Übergangsregierung für Österreich

Vier neue Minister hat der Bundespräsident, Alexander Van der Bellen, gestern vereidigt. Außerdem vermeldet die Alpenrepublik einen neuen Vizekanzler und einen Ministeriumswechsel.


Im Marie-Theresien-Zimmer der Wiener Hofburg wurden am Mittwoch vier neue Minister in ihr Amt erhoben, eine Ministerin wechselte das Ressort und ein neuer Vizekanzler wurde vereidigt. Die so genannten Experten übernehmen die Ämter der FPÖ-Minister, die in Folge des Ibiza-Videos zurückgetreten waren. Eine Interimsregierung in dieser Form hatte es seit dem zweiten Weltkrieg nicht mehr gegeben.

Ein neuer Vizekanzler

Das Amt des Vizekanzlers wird zukünftig der bisherige Finanzminister Hartwig Löger von der ÖVP übernehmen. Nachdem der ehemalige Vizekanzler Hans-Christian Strache als durch die Ibiza-Videos am meisten belastetes FPÖ-Mitglied aus seinem Amt zurückgetreten war und Bundeskanzler Sebastian Kurz die sofortige Aufhebung der Zusammenarbeit mit der FPÖ und Neuwahlen verkündet hatte, musste diese Stelle neu besetzt werden.

Experten mit Qualifikation und Erfahrung

Außerdem wurden vier neue Minister als Experten vereidigt, eine Ministerin wechselte das Ressort. Juliane Bogner-Strauß, die zuvor das Familienministerin geleitet hatte, ist nun Ministerin für Sport und den Öffentlichen Dienst. Als neuer Innenminister wurde der ehemalige Präsident des Obersten Gerichtshofs, Eckart Ratz, vereidigt. Er soll auch die nötigen Qualifikationen mitbringen, um Inhalte und Hintergründe des Ibiza-Videos aufzuklären. Als neuer Sozialminister ist Walter Pöltner eingetreten und das Ministerium für Infrastruktur wird in Zukunft von der Chefin der Flugsicherung, Valerie Hackl, übernommen. Als neuer Verteidigungsminister ist der stellvertretende Generalstabschef Johann Luif in die Regierung eingetreten.

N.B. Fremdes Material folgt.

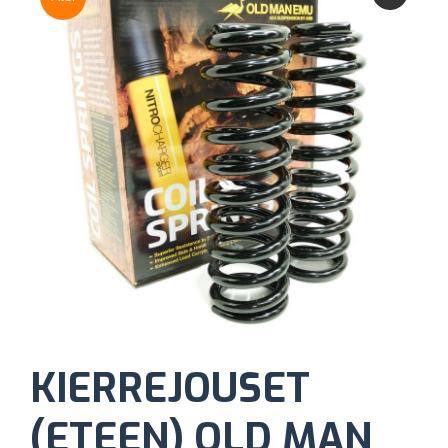
KIERREJOUSET
(ETEEN) OLD MAN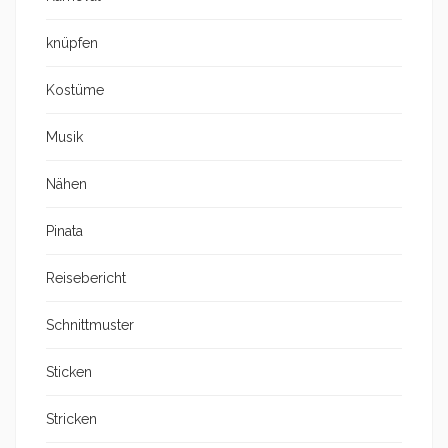
knüpfen
Kostüme
Musik
Nähen
Pinata
Reisebericht
Schnittmuster
Sticken
Stricken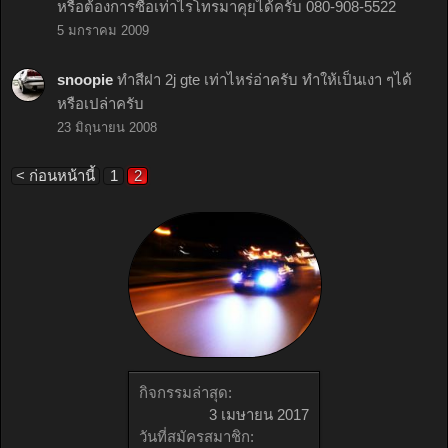
หรือต้องการซื้อเท่าไรโทรมาคุยได้ครับ 080-908-5522
5 มกราคม 2009
snoopie
ทำสีฝา 2j gte เท่าไหร่อ่าครับ ทำให้เป็นเงา ๆได้
หรือเปล่าครับ
23 มิถุนายน 2008
< ก่อนหน้านี้
1
2
กิจกรรมล่าสุด:
3 เมษายน 2017
วันที่สมัครสมาชิก: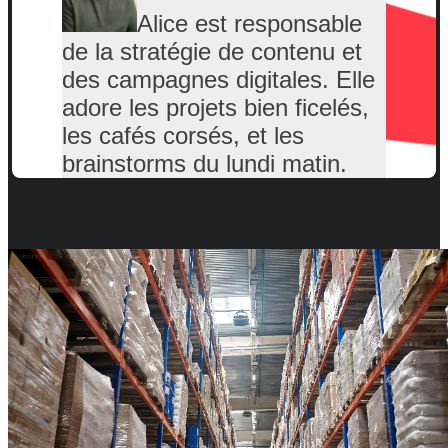
Alice est responsable
Jean Dupont
de la stratégie de contenu et
des campagnes digitales. Elle
Chef de projet
adore les projets bien ficelés,
les cafés corsés, et les
Marie Lefebvre
brainstorms du lundi matin.
Designer UX/UI
Nouvelles et conseils
Alice Tremblay
Directrice marketing
Jean Dupont
Chef de projet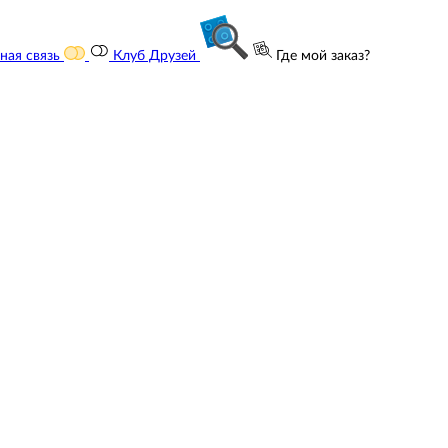
ная связь
Клуб Друзей
Где мой заказ?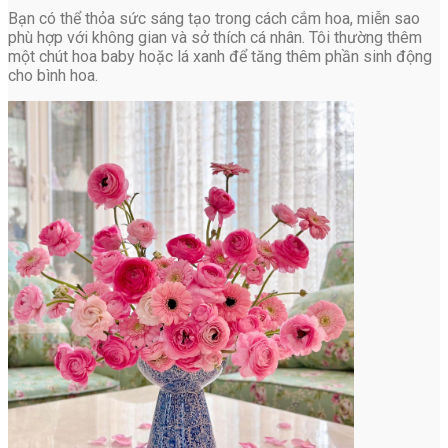
Bạn có thể thỏa sức sáng tạo trong cách cắm hoa, miễn sao
phù hợp với không gian và sở thích cá nhân. Tôi thường thêm
một chút hoa baby hoặc lá xanh để tăng thêm phần sinh động
cho bình hoa.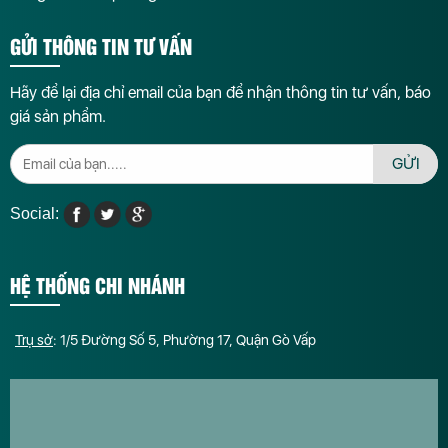
GỬI THÔNG TIN TƯ VẤN
Hãy để lại địa chỉ email của bạn để nhận thông tin tư vấn, báo
giá sản phẩm.
GỬI
Social:
HỆ THỐNG CHI NHÁNH
Trụ sở
: 1/5 Đường Số 5, Phường 17, Quận Gò Vấp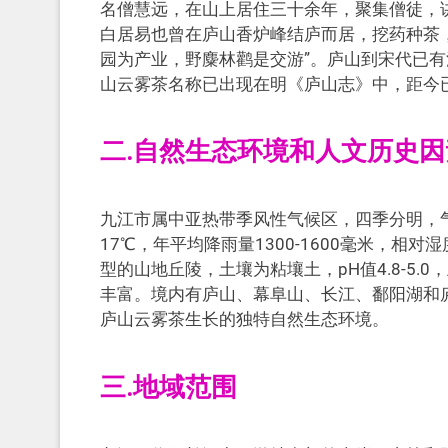
名僧慧远，在山上居住三十余年，聚集僧徒，
白居易也曾在庐山香炉峰结庐而居，挖药种茶
园为产业，野麋林鹳是交游”。庐山到宋代已
山云雾茶名称已出现在明《庐山志》中，距今已
二.自然生态环境和人文历史因
九江市属中亚热带季风性气候区，四季分明，气
17℃，年平均降雨量1300-1600毫米，相对湿
型的山地丘陵，土壤为粘壤土，pH值4.8-5
丰富。境内有庐山、幕阜山、长江、鄱阳湖和
庐山云雾茶生长的独特自然生态环境。
三.地域范围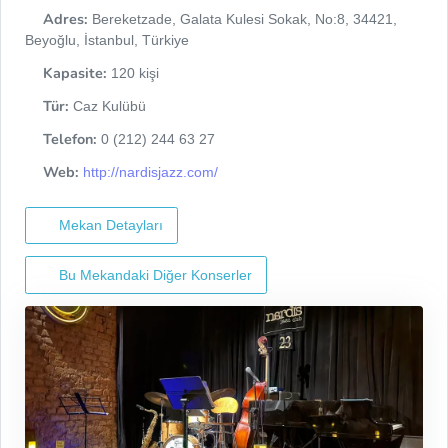
Adres:
Bereketzade, Galata Kulesi Sokak, No:8, 34421,
Beyoğlu, İstanbul, Türkiye
Kapasite:
120 kişi
Tür:
Caz Kulübü
Telefon:
0 (212) 244 63 27
Web:
http://nardisjazz.com/
Mekan Detayları
Bu Mekandaki Diğer Konserler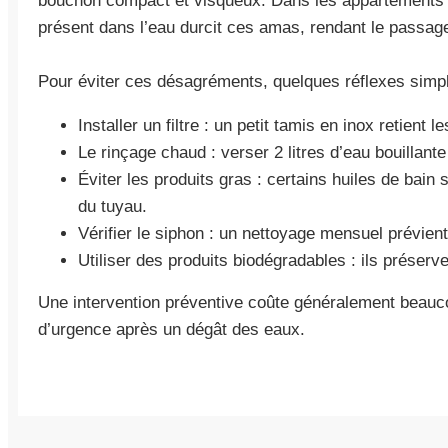
bouchon compact et visqueux. Dans les appartements d
présent dans l’eau durcit ces amas, rendant le passag
Pour éviter ces désagréments, quelques réflexes simpl
Installer un filtre : un petit tamis en inox retient
Le rinçage chaud : verser 2 litres d’eau bouillant
Éviter les produits gras : certains huiles de bain
du tuyau.
Vérifier le siphon : un nettoyage mensuel prévie
Utiliser des produits biodégradables : ils préserven
Une intervention préventive coûte généralement beau
d’urgence après un dégât des eaux.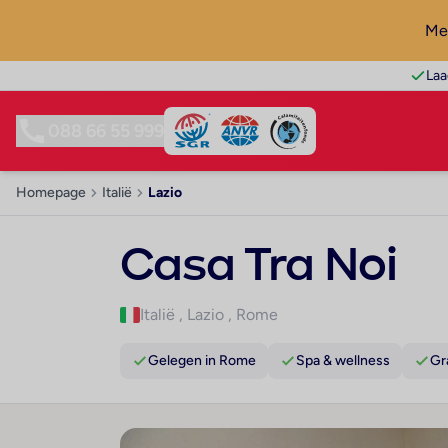
Mel
Laa
088 66 55 999
Homepage
Italië
Lazio
Casa Tra Noi
Italië
,
Lazio
,
Rome
Gelegen in Rome
Spa & wellness
Gr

Misstrauensvotum gegen Kurz

Bis zu den Neuwahlen im September wies Bundespräsident Alexander Van der Bellen die neuen Minister auf ihre "wesentliche Verantwortung" hin, die für eine "positive Entwicklung" Österreichs essentiell sei. Auch erinnerte er sie an die Bedeutung Europas für Österreich. Am Montag wird sich herausstellen, ob die Übergangsregierung bis zu den Neuwahlen hält, denn da muss sich Bundeskanzler Sebastian Kurz einem Misstrauensvotum stellen. Ausgegangen war das Votum von der vergleichsweise kleinen Partei "Jetzt – Liste Pilz". Ob sich die SPÖ und die FPÖ gegen Kurz aussprechen werden, ist noch nicht geklärt.
Anschließend müssen die weitere Details zum Ibiza-Video ausgewertet werden und der Skandal aufgeklärt werden, damit in Österreichs Regierung wieder Normalität einkehren kann.